Иерофант нарочито понизил голос и, придав ему благоговейные нотки, провозгласил:
– Я твой пророк, коему вверил ты таинства, церемонии магии света… Услышь меня… Позволь мне вступить на путь тьмы, дабы, ступая по ней, я обрел свет. Я единственное существо в бездне тьмы, из бездны тьмы вышел я после рождения, из безмолвия первичного сна. И глас веков молвил моей душе: «Я есть Он, творящий во тьме свет, который сияет во тьме, пока его не осознавшей».

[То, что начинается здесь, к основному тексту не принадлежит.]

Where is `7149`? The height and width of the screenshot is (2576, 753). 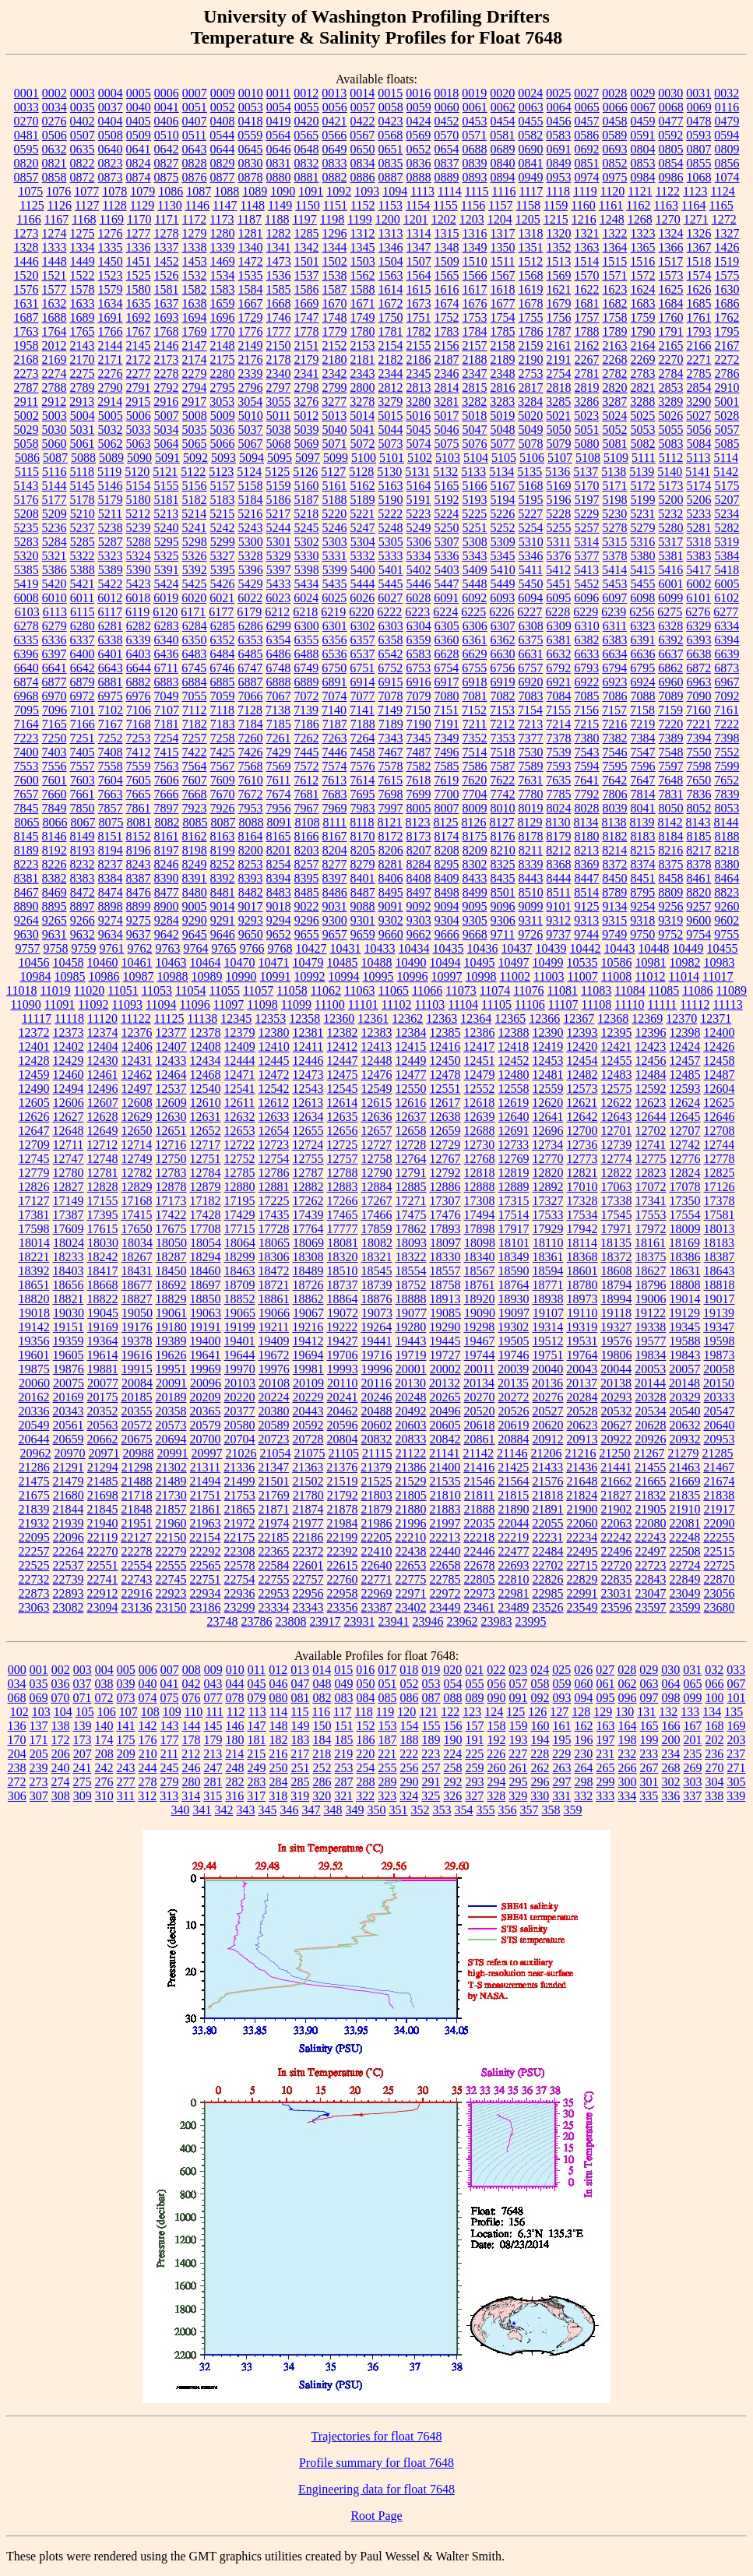 7149 is located at coordinates (390, 710).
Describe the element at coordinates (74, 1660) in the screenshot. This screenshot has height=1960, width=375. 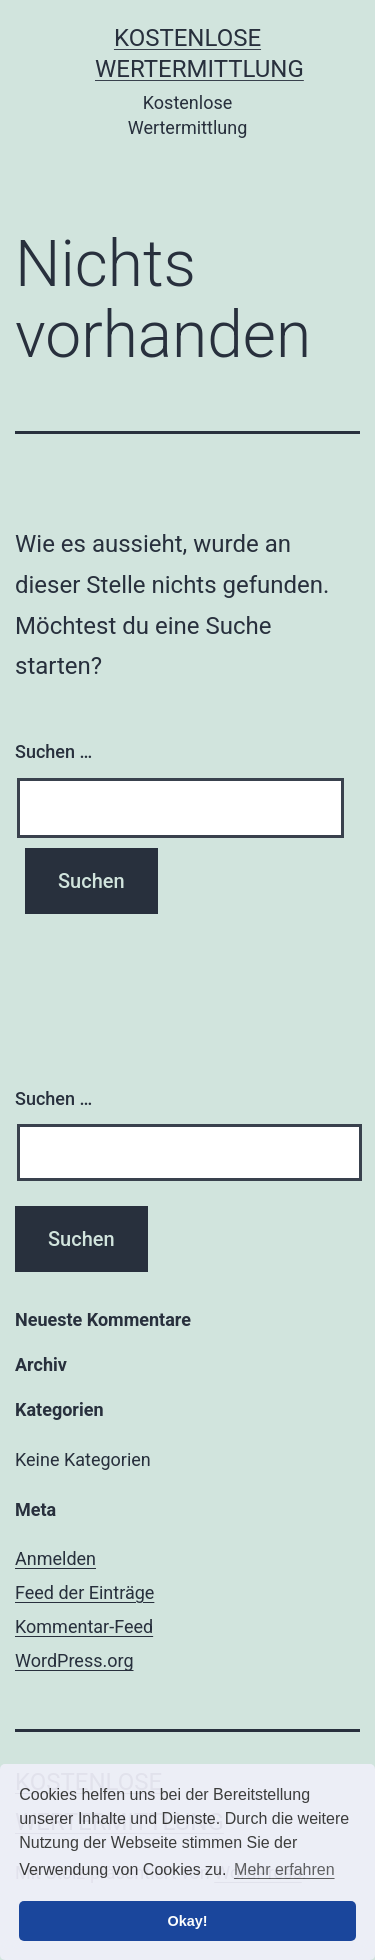 I see `WordPress.org` at that location.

Широкие, покрытые белым одеянием плечи Тамблти начали подниматься и опускаться. Неужели он давился от смеха при этом священнодействии? Нет. Похоже, он разразился слезами. Я решил, что он просто дурак.
Тем временем Иерофант и Керикисса занялись другими делами. То, что тогда показалось мне каким-то танцем дервишей, теперь я могу определить как начертание духовной пентаграммы действа и пентаграммы вызывания. Передвигаясь по храму с востока, они таким образом вызывали божества, изображенные на его стенах, и, хотя мне казалось, что они просто размахивали руками, на самом деле эти люди чертили в воздухе астральные порталы, через которые могли появиться вызванные божества. И действительнопоявились.
Это заклинание заняло некоторое время, причем под конец к нему присоединились все адепты, кроме троих Верховных, сидящих на помосте. У меня возникло ощущение, что от взмахов их черных рукавов в храме внезапно похолодало. Или это просто потянуло сквозняком из подвала?